How many people go to Falmouth on their rock and roll tours? The one I’m looking forward to the most is the Royal Festival Hall because I’m a big fan of the brutalist architecture of the Southbank. It’s an absolute dream to be on the same stage as some of the artists you admire, in that beautiful venue.
You're playing a lot of festivals this summer, including Beyond the Tracks Festival in Birmingham. How did you get involved in that?
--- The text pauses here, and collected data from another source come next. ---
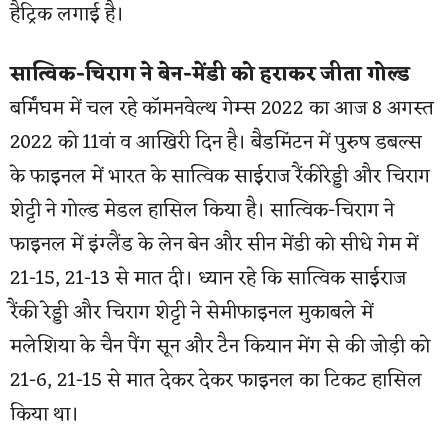
हैट्रिक लगाई है।
सात्विक-चिराग ने बेन-मेंडी को हराकर जीता गोल्ड
बर्मिंघम में चल रहे कॉमनवेल्थ गेम्स 2022 का आज 8 अगस्त
2022 को 11वां व आखिरी दिन है। बैडमिंटन में पुरुष डबल्स
के फाइनल में भारत के सात्विक साईराज रैंकीरेड्डी और चिराग
शेट्टी ने गोल्ड मेडल हासिल किया है। सात्विक-चिराग ने
फाइनल में इंग्लैंड के लेन बेन और सीन मेंडी को सीधे गेम में
21-15, 21-13 से मात दी। ध्यान रहे कि सात्विक साईराज
रैंकी रेड्डी और चिराग शेट्टी ने सेमीफाइनल मुकाबले में
मलेशिया के चैन पैंग सून और टैन कियान मेंग से की जोड़ी को
21-6, 21-15 से मात देकर देकर फाइनल का टिकट हासिल
किया था।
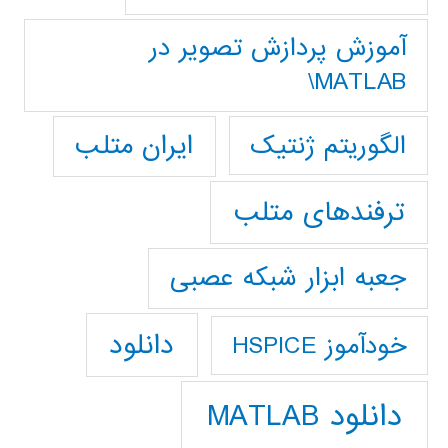
آموزش پردازش تصوير در
MATLAB\
ایران متلب
الگوریتم ژنتیک
ترفندهای متلب
جعبه ابزار شبکه عصبی
دانلود
خودآموز HSPICE
دانلود MATLAB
Somebody said, ‘Do you wanna play?’ and we’ll play if people ask us. We’re just excited to get the new record out to as many people. One of the best ways of doing that is at a festival where a lot of the time you’re playing to other people’s fans. Somebody who was wondering around at the back of a festival or come to watch you on your stage or waiting for someone else that your music might touch them or move them in some way.